Ignore the useless people... err comments, e.g. "stationary bikes are for stationary people", use a rear wheel trainer, etc. They ignored one of your key criteria - that your wife wants to ride too. Wonder if the geniuses have an answer for that one. I suppose she's supposed to ride your road bike on the trainer... 'cause she's exactly your size/geometry right ;-)

Onto your question... I have to think that a good part the $$$ in LA's bike is wrapped up in the name(s). $1,000 does buy a lot of spin bike. Check out Lemond's bike (don't think his brand carries quite the cache with the general public today). They're in the $1,200 range but seem to be rated really highly. The Schwinn is also rated highly... odd, given their current on-road rep'


----------



## spade2you (May 12, 2009)

OldZaskar said:


> Ignore the useless people


This was posted in the racing/training subforum and the responses reflect those who race and train. If you don't like the answers from people who race, post in another area. The listed reasons are why most of us don't own them.


----------



## OldZaskar (Jul 1, 2009)

spade2you said:


> This was posted in the racing/training subforum and the responses reflect those who race and train. If you don't like the answers from people who race, post in another area. The listed reasons are why most of us don't own them.


How is training on a spin bike not training? Should that go in a "training that we don't approve of" forum? The OP posted a question with specific requirements and they were ignored. Thus the answers - your included - were useless.


----------



## ZoSoSwiM (Mar 7, 2008)

The only real advantage I can see to riding a spin bike from time to time is that the position is very upright. So you could ride the damn thing all day long with less effort. Plus you can hammer the hell out of it and never hurt it. Hell tip it over during a sprint and you're likely only to hurt your pride. I won't stand up and mash the hell out of my bikes on the trainer that's for sure. Even though I trust they wont "kill" my bike it's nothing I like risking. 

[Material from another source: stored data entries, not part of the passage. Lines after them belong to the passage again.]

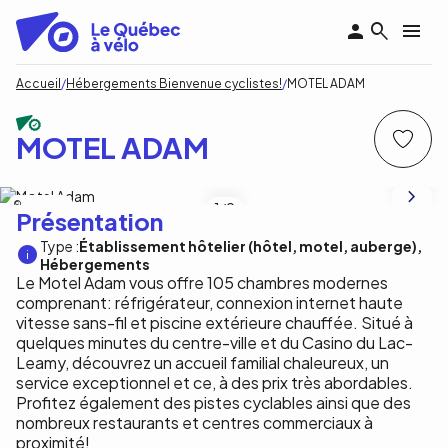
Aller
au
contenu
principal
Fil
Accueil
Hébergements Bienvenue cyclistes!
MOTEL ADAM
d'Ariane
MOTEL ADAM
Motel Adam
1
/9
Présentation
Type :
Établissement hôtelier (hôtel, motel, auberge)
Hébergements
Le Motel Adam vous offre 105 chambres modernes
comprenant: réfrigérateur, connexion internet haute
vitesse sans-fil et piscine extérieure chauffée. Situé à
quelques minutes du centre-ville et du Casino du Lac-
Leamy, découvrez un accueil familial chaleureux, un
service exceptionnel et ce, à des prix très abordables.
Profitez également des pistes cyclables ainsi que des
nombreux restaurants et centres commerciaux à
proximité!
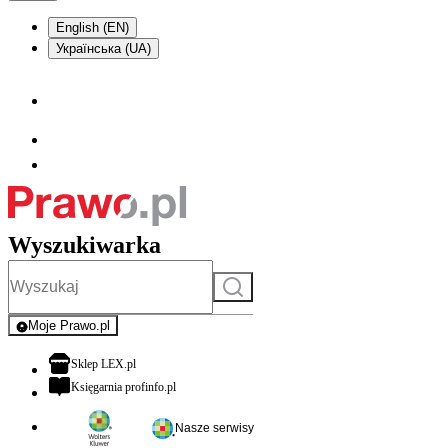
English (EN)
Українська (UA)
Wyszukiwarka
Szukaj
Moje Prawo.pl
- rejestracja i logowanie do serwisu
otwiera się w nowej karcie
Sklep LEX.pl
otwiera się w nowej karcie
Księgarnia profinfo.pl
Nasze serwisy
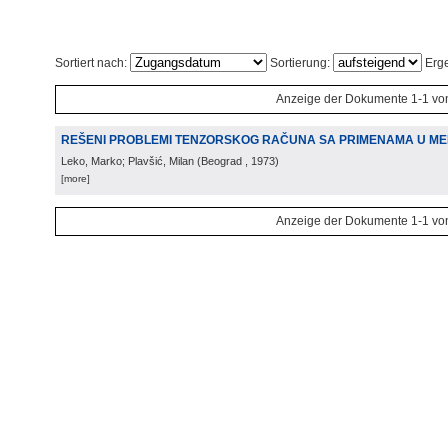
Sortiert nach:
Sortierung:
Erge
Anzeige der Dokumente 1-1 vo
REŠENI PROBLEMI TENZORSKOG RAČUNA SA PRIMENAMA U ME
Leko, Marko; Plavšić, Milan
(
Beograd
, 1973
)
[more]
Anzeige der Dokumente 1-1 vo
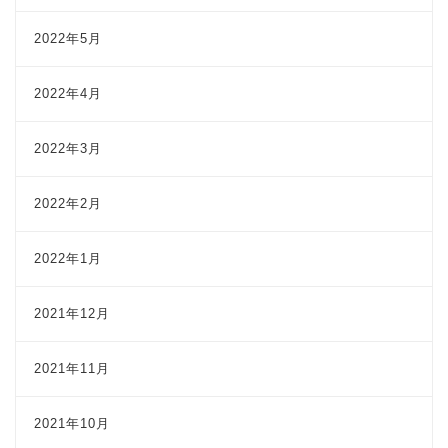
2022年5月
2022年4月
2022年3月
2022年2月
2022年1月
2021年12月
2021年11月
2021年10月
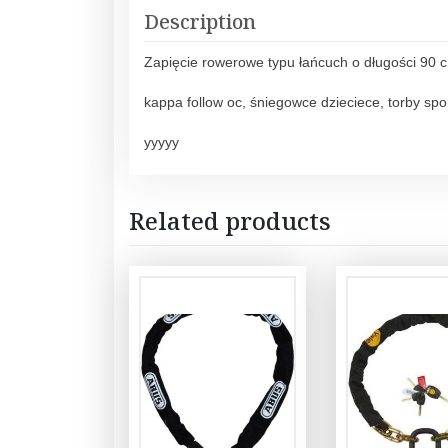
Description
Zapięcie rowerowe typu łańcuch o długości 90 c
kappa follow oc, śniegowce dzieciece, torby sp
yyyyy
Related products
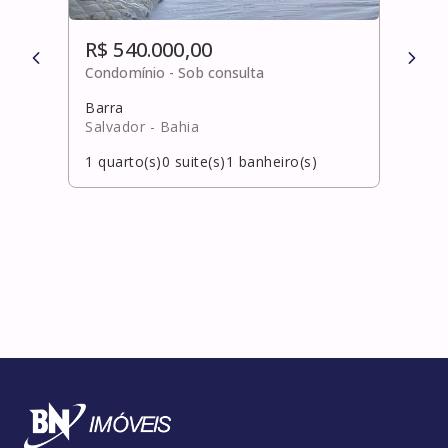
R$ 540.000,00
R$ 
Condomínio -
Sob consulta
Cond
Barra
Pita
Salvador
- Bahia
Laur
1
quarto(s)
0
suite(s)
1
banheiro(s)
3
qua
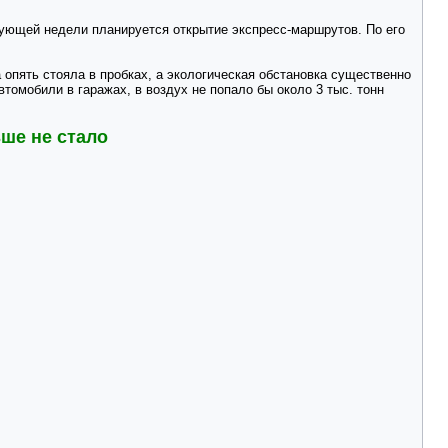
ующей недели планируется открытие экспресс-маршрутов. По его
 опять стояла в пробках, а экологическая обстановка существенно
томобили в гаражах, в воздух не попало бы около 3 тыс. тонн
ше не стало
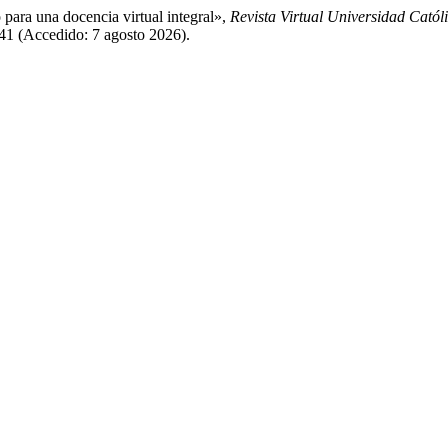
para una docencia virtual integral»,
Revista Virtual Universidad Catól
241 (Accedido: 7 agosto 2026).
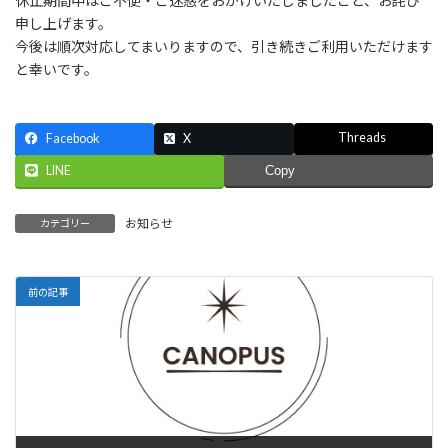
休止期間中はご不便・ご迷惑をおかけいたしましたこと、お詫び
申し上げます。
今後は順次対応してまいりますので、引き続きご利用いただけます
と幸いです。
Threads
Facebook
X
LINE
Copy
お知らせ
カテゴリー
前の記事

As for buying a spin bike.. Def get something used. That way if it collects dust you're not out as much....


----------



## cleansweep13 (Oct 10, 2010)

Isecond the kieser M3, great traing bike. I'm not sure if the watts are correct but they are a great traing tool. The goal would be to increase your watts and calories each training session.


----------



## Cni2i (Jun 28, 2010)

ZoSoSwiM said:


> The only real advantage I can see to riding a spin bike from time to time is that *the position is very upright*. So you could ride the damn thing all day long with less effort. Plus you can hammer the hell out of it and never hurt it. Hell tip it over during a sprint and you're likely only to hurt your pride. I won't stand up and mash the hell out of my bikes on the trainer that's for sure. Even though I trust they wont "kill" my bike it's nothing I like risking.
> 
> As for buying a spin bike.. Def get something used. That way if it collects dust you're not out as much....


Thanks for the response. Actually, most good spin bikes can be adjusted (ie, seat and handlebar positioning) so that you can train in a more "aggressive" less upright position if you wanted. :thumbsup:


----------



## Cni2i (Jun 28, 2010)

OldZaskar said:


> Ignore the useless people... err comments, e.g. "stationary bikes are for stationary people", use a rear wheel trainer, etc. They ignored one of your key criteria - that your wife wants to ride too. Wonder if the geniuses have an answer for that one. I suppose she's supposed to ride your road bike on the trainer... 'cause she's exactly your size/geometry right ;-)
> 
> Onto your question... I have to think that a good part the $$$ in LA's bike is wrapped up in the name(s). $1,000 does buy a lot of spin bike. Check out Lemond's bike (don't think his brand carries quite the cache with the general public today). They're in the $1,200 range but seem to be rated really highly. The Schwinn is also rated highly... odd, given their current on-road rep'


Believe me, I was thinking the same thing. People commenting on if you can't carry your bike up and down the stairs how are you going to have the strength to pedal  Give me a frickin' break!?!??! Now that's what I call "useless" comments. Why even bother commenting in the first place. I read posts by other members all the time in various forums..some I feel are just downright strange....but if I don't respond just to respond. 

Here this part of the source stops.